▸ **Records**:

┌──

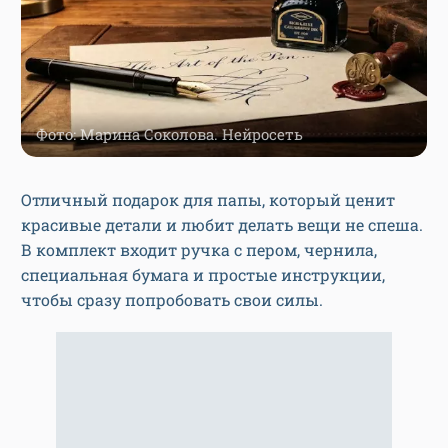
Фото: Марина Соколова. Нейросеть
Отличный подарок для папы, который ценит
красивые детали и любит делать вещи не спеша.
В комплект входит ручка с пером, чернила,
специальная бумага и простые инструкции,
чтобы сразу попробовать свои силы.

└──

▸ **Task brief**: Write the data above out again exactly, minus its pictures.

▸ **Response to this task**:
Фото: Марина Соколова. Нейросеть
Отличный подарок для папы, который ценит
красивые детали и любит делать вещи не спеша.
В комплект входит ручка с пером, чернила,
специальная бумага и простые инструкции,
чтобы сразу попробовать свои силы.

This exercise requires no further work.